- Data for analysis -

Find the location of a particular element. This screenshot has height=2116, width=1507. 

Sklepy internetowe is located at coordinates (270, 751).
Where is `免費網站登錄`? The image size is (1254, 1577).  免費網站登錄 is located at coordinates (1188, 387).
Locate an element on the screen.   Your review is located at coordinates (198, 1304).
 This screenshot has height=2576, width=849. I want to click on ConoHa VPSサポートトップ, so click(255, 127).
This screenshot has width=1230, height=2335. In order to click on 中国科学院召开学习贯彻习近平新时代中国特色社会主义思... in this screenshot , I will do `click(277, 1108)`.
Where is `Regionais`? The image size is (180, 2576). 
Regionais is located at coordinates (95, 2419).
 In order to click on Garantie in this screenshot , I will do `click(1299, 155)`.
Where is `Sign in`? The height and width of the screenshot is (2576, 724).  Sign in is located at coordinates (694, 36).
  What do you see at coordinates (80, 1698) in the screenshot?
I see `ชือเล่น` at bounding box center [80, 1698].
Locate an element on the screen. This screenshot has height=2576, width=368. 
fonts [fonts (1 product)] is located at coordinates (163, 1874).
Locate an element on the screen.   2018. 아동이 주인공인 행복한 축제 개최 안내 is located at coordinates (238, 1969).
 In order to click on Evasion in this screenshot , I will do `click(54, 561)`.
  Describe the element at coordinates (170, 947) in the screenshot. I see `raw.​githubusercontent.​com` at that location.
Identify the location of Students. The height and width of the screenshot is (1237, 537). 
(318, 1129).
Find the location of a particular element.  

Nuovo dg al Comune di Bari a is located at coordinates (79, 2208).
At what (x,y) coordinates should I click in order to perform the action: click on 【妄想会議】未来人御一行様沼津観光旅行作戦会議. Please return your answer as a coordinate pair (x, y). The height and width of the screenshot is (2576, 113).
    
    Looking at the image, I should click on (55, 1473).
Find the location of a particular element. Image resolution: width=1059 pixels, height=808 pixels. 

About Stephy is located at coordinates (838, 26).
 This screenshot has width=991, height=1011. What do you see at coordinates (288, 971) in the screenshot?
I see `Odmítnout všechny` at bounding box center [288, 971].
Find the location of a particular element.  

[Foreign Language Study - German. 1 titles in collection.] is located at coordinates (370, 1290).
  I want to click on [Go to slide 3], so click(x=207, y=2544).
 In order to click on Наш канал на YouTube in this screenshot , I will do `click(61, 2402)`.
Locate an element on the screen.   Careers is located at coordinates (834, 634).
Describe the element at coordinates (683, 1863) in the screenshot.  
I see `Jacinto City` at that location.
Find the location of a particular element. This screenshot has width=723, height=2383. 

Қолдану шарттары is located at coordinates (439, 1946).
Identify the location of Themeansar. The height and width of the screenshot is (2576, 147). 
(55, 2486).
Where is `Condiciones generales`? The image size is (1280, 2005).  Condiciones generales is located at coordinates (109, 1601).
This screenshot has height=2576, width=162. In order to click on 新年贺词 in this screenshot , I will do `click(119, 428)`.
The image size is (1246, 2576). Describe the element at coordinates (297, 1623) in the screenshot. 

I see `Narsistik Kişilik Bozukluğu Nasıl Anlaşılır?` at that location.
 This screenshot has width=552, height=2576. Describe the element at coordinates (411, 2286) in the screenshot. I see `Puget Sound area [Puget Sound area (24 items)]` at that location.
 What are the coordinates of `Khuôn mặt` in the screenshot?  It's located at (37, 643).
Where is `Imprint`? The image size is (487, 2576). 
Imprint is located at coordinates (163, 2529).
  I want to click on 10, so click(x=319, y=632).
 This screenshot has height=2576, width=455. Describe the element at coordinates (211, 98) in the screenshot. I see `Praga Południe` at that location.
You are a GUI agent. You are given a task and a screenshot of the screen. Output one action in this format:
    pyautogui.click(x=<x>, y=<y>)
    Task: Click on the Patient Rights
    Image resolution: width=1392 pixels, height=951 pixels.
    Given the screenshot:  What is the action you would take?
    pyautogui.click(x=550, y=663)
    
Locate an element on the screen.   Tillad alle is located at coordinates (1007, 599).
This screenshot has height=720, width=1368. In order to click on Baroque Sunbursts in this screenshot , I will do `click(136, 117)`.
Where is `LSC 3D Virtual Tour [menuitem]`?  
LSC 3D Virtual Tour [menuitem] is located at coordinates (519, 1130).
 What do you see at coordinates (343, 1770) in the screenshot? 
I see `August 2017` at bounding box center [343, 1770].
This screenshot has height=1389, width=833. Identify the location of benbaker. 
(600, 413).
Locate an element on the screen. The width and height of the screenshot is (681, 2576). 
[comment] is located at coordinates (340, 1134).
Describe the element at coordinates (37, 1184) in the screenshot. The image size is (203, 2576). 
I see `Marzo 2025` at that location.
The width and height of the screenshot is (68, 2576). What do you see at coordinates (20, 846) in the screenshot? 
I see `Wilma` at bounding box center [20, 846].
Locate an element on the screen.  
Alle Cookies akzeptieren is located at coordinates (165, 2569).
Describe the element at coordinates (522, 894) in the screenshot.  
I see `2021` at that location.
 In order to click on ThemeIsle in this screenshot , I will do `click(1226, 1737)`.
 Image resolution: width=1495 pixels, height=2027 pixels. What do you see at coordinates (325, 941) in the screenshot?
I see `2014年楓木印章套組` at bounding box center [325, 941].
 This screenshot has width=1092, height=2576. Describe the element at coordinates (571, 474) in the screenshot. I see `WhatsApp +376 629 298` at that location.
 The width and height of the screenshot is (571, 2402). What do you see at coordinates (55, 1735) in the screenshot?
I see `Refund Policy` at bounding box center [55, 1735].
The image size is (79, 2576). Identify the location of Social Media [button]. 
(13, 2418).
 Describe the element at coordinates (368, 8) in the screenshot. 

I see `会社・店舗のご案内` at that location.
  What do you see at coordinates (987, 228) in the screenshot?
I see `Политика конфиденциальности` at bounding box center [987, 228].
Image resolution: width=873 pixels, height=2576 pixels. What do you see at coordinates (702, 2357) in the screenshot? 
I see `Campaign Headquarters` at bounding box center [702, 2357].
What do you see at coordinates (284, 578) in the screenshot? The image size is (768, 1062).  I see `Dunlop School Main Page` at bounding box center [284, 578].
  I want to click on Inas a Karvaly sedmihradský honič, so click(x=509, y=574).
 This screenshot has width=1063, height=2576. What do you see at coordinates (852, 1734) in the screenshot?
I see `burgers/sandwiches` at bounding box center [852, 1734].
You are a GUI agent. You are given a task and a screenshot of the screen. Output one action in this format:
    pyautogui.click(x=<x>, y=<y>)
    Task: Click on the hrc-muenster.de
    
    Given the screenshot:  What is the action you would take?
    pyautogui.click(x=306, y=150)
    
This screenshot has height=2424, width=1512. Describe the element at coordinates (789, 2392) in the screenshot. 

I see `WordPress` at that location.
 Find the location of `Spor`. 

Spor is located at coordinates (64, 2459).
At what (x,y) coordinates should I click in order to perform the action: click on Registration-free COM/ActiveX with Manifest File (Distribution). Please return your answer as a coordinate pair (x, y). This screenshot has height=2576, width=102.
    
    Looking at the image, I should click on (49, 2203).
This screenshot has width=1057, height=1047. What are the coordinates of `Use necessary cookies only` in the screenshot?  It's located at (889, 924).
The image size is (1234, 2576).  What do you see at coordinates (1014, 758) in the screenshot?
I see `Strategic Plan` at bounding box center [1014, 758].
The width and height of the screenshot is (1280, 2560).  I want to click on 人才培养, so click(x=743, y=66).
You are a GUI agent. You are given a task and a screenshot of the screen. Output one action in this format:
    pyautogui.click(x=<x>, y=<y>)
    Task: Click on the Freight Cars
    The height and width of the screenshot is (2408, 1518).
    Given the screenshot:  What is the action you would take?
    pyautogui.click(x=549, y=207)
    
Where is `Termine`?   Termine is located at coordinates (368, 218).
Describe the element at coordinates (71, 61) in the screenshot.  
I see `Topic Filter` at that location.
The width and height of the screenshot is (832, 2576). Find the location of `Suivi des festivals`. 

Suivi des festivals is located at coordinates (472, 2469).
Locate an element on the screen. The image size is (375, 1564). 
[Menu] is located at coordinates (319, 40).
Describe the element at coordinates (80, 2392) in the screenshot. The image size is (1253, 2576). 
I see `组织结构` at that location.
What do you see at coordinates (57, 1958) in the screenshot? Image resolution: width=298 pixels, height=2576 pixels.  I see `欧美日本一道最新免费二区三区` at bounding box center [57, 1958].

- Work instruction -
None of the lines before the one containing "Describe the element at coordinates (71, 61)" belong in the answer; reproduce that line and all later lines of the records exactly.

- Solution to the problem -
Describe the element at coordinates (71, 61) in the screenshot.  
I see `Topic Filter` at that location.
The width and height of the screenshot is (832, 2576). Find the location of `Suivi des festivals`. 

Suivi des festivals is located at coordinates (472, 2469).
Locate an element on the screen. The image size is (375, 1564). 
[Menu] is located at coordinates (319, 40).
Describe the element at coordinates (80, 2392) in the screenshot. The image size is (1253, 2576). 
I see `组织结构` at that location.
What do you see at coordinates (57, 1958) in the screenshot? Image resolution: width=298 pixels, height=2576 pixels.  I see `欧美日本一道最新免费二区三区` at bounding box center [57, 1958].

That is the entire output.